PROBLEM -
Although the entries contain pictures, your copy should hold only their exact text.

Items listed in a dataset
[Start of section]
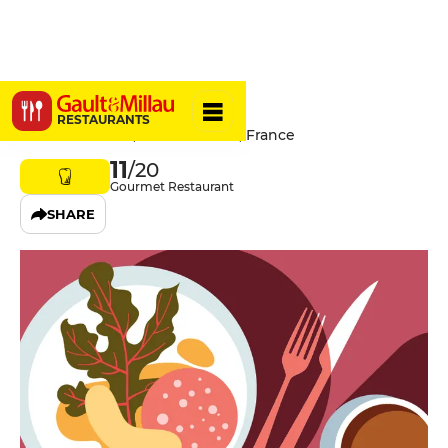
La Lune
RESTAURANTS
32 Rue Maufoux, 21200 Beaune, France
11
/20
Gourmet Restaurant
SHARE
[End of section]
OUTPUT BELOW -
La Lune
RESTAURANTS
32 Rue Maufoux, 21200 Beaune, France
11
/20
Gourmet Restaurant
SHARE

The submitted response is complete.